Your objective
Scan the listing below. Report each line that includes "Σπόροι".

Exercise data
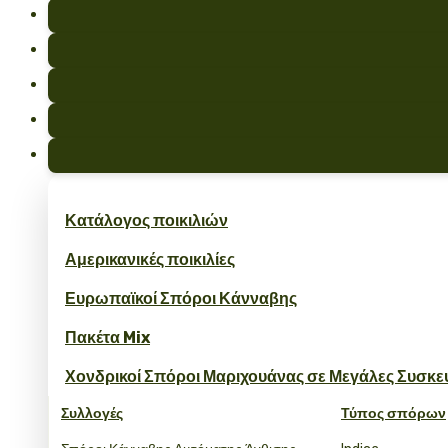
Κατάλογος ποικιλιών
Αμερικανικές ποικιλίες
Ευρωπαϊκοί Σπόροι Κάνναβης
Πακέτα Mix
Χονδρικοί Σπόροι Μαριχουάνας σε Μεγάλες Συσκε
Συλλογές
Τύπος σπόρων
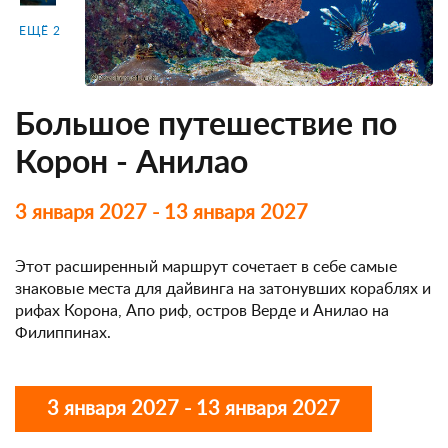
ЕЩЁ 2
Большое путешествие по
Корон - Анилао
3 января 2027 - 13 января 2027
Этот расширенный маршрут сочетает в себе самые
знаковые места для дайвинга на затонувших кораблях и
рифах Корона, Апо риф, остров Верде и Анилао на
Филиппинах.
3 января 2027 - 13 января 2027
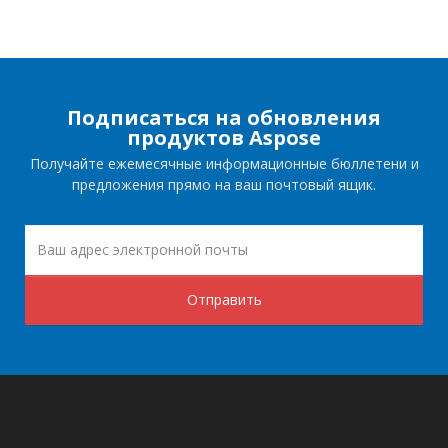
Подписаться на обновления
продуктов Aspose
Получайте ежемесячные информационные бюллетени и
предложения прямо на ваш почтовый ящик.
Отправить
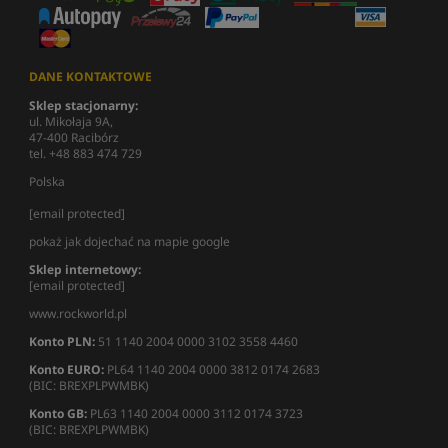
DANE KONTAKTOWE
Sklep stacjonarny:
ul. Mikołaja 9A,
47-400 Racibórz
tel. +48 883 474 729
Polska
[email protected]
pokaż jak dojechać na mapie google
Sklep internetowy:
[email protected]
www.rockworld.pl
Konto PLN:
51 1140 2004 0000 3102 3558 4460
Konto EURO:
PL64 1140 2004 0000 3812 0174 2683
(BIC: BREXPLPWMBK)
Konto GB:
PL63 1140 2004 0000 3112 0174 3723
(BIC: BREXPLPWMBK)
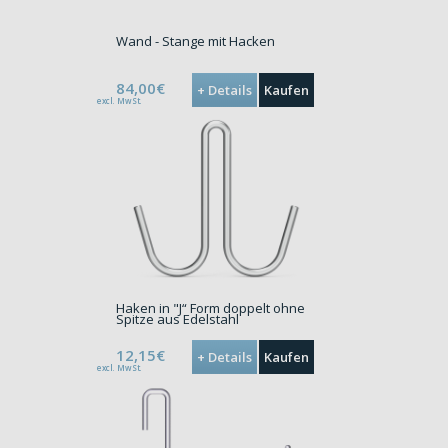
Wand - Stange mit Hacken
84,00€
+ Details
Kaufen
excl. MwSt.
Haken in "J“ Form doppelt ohne
Spitze aus Edelstahl
12,15€
+ Details
Kaufen
excl. MwSt.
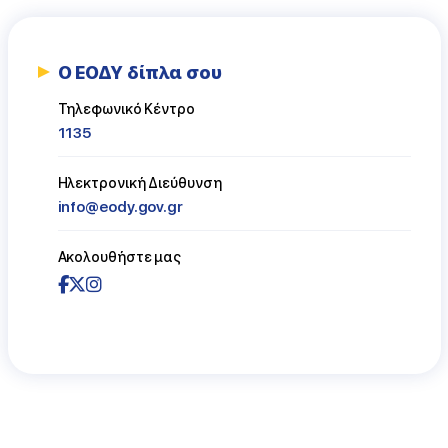
Ο ΕΟΔΥ δίπλα σου
Τηλεφωνικό Κέντρο
1135
Ηλεκτρονική Διεύθυνση
info@eody.gov.gr
Ακολουθήστε μας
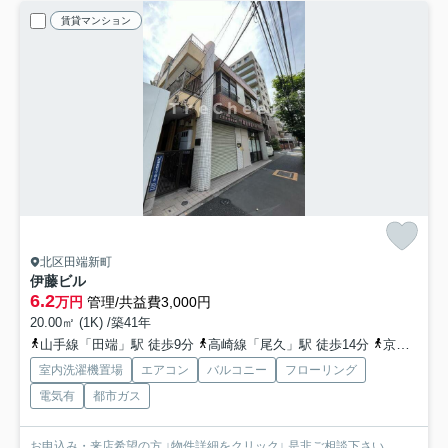
賃貸マンション
北区田端新町
伊藤ビル
6.2
万円
管理/共益費3,000円
20.00㎡ (1K) /築41年
山手線「田端」駅 徒歩9分
高崎線「尾久」駅 徒歩14分
京浜東北線「西日暮里」駅 徒歩17分
室内洗濯機置場
エアコン
バルコニー
フローリング
電気有
都市ガス
お申込み・来店希望の方 ↓物件詳細をクリック↓ 是非ご相談下さい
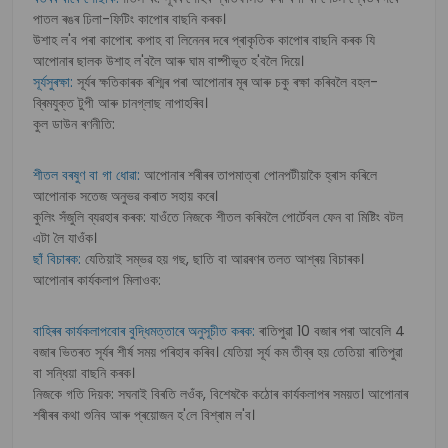
পাতল ৰঙৰ ঢিলা-ফিটিং কাপোৰ বাছনি কৰক।
উশাহ ল'ব পৰা কাপোৰ: কপাহ বা লিনেনৰ দৰে প্ৰাকৃতিক কাপোৰ বাছনি কৰক যি
আপোনাৰ ছালক উশাহ ল'বলৈ আৰু ঘাম বাষ্পীভূত হ'বলৈ দিয়ে।
সূৰ্যসুৰক্ষা:
সূৰ্যৰ ক্ষতিকাৰক ৰশ্মিৰ পৰা আপোনাৰ মূৰ আৰু চকু ৰক্ষা কৰিবলৈ বহল-
ব্ৰিমযুক্ত টুপী আৰু চানগ্লাছ নাপাহৰিব।
কুল ডাউন ৰণনীতি:
শীতল বৰষুণ বা গা ধোৱা:
আপোনাৰ শৰীৰৰ তাপমাত্ৰা পোনপটীয়াকৈ হ্ৰাস কৰিলে
আপোনাক সতেজ অনুভৱ কৰাত সহায় কৰে।
কুলিং সঁজুলি ব্যৱহাৰ কৰক: যাওঁতে নিজকে শীতল কৰিবলৈ পোৰ্টেবল ফেন বা মিষ্টিং বটল
এটা লৈ যাওঁক।
ছাঁ বিচাৰক:
যেতিয়াই সম্ভৱ হয় গছ, ছাতি বা আৱৰণৰ তলত আশ্ৰয় বিচাৰক।
আপোনাৰ কাৰ্যকলাপ মিলাওক:
বাহিৰৰ কাৰ্যকলাপবোৰ বুদ্ধিমত্তাৰে অনুসূচীত কৰক:
ৰাতিপুৱা 10 বজাৰ পৰা আবেলি 4
বজাৰ ভিতৰত সূৰ্যৰ শীৰ্ষ সময় পৰিহাৰ কৰিব। যেতিয়া সূৰ্য কম তীব্ৰ হয় তেতিয়া ৰাতিপুৱা
বা সন্ধিয়া বাছনি কৰক।
নিজকে গতি দিয়ক: সঘনাই বিৰতি লওঁক, বিশেষকৈ কঠোৰ কাৰ্যকলাপৰ সময়ত। আপোনাৰ
শৰীৰৰ কথা শুনিব আৰু প্ৰয়োজন হ'লে বিশ্ৰাম ল'ব।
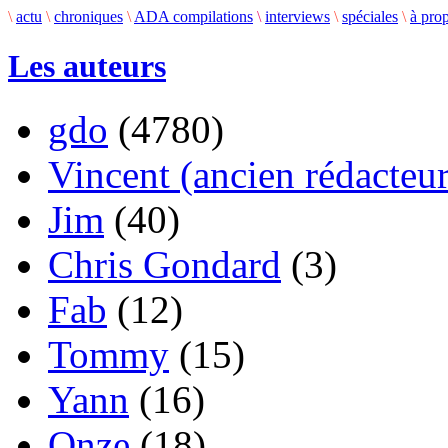
\
actu
\
chroniques
\
ADA compilations
\
interviews
\
spéciales
\
à pro
Les auteurs
gdo
(4780)
Vincent (ancien rédacteur
Jim
(40)
Chris Gondard
(3)
Fab
(12)
Tommy
(15)
Yann
(16)
Onze
(18)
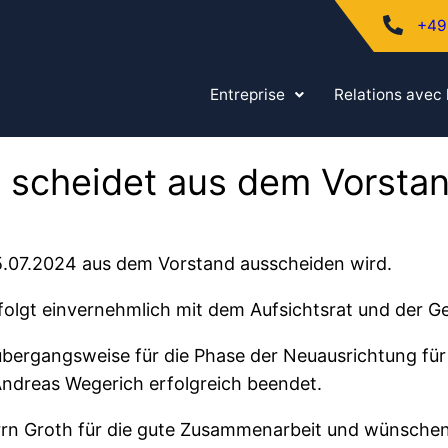
+49
Entreprise
Relations avec 
h scheidet aus dem Vorsta
 15.07.2024 aus dem Vorstand ausscheiden wird.
folgt einvernehmlich mit dem Aufsichtsrat und der Ge
 übergangsweise für die Phase der Neuausrichtung für 
ndreas Wegerich erfolgreich beendet.
rrn Groth für die gute Zusammenarbeit und wünschen f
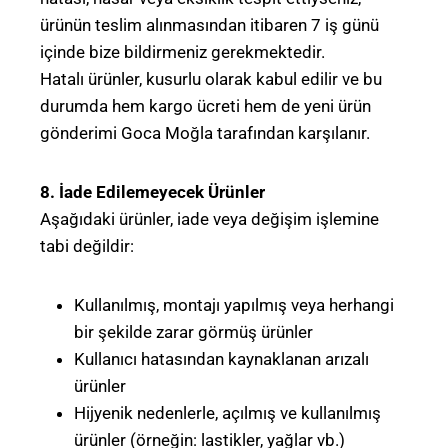
ürünün teslim alınmasından itibaren 7 iş günü
içinde bize bildirmeniz gerekmektedir.
Hatalı ürünler, kusurlu olarak kabul edilir ve bu
durumda hem kargo ücreti hem de yeni ürün
gönderimi Goca Moğla tarafından karşılanır.
8. İade Edilemeyecek Ürünler
Aşağıdaki ürünler, iade veya değişim işlemine
tabi değildir:
Kullanılmış, montajı yapılmış veya herhangi
bir şekilde zarar görmüş ürünler
Kullanıcı hatasından kaynaklanan arızalı
ürünler
Hijyenik nedenlerle, açılmış ve kullanılmış
ürünler (örneğin: lastikler, yağlar vb.)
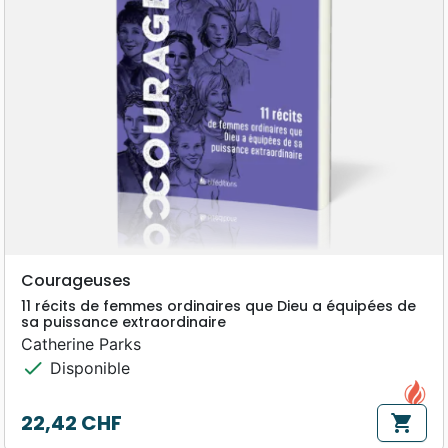
Courageuses
11 récits de femmes ordinaires que Dieu a équipées de
sa puissance extraordinaire
Catherine Parks
check
Disponible
22,42 CHF
shopping_cart
Prix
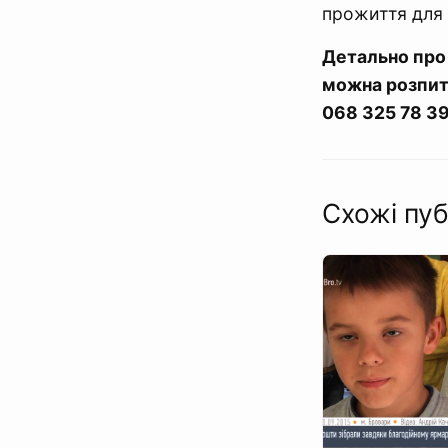
прожиття для 
Детально про 
можна розпит
068 325 78 39
Схожі пуб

Answer space
Ευρωπαϊκοί Σπόροι Κάνναβης
Χονδρικοί Σπόροι Μαριχουάνας σε Μεγάλες Συσκε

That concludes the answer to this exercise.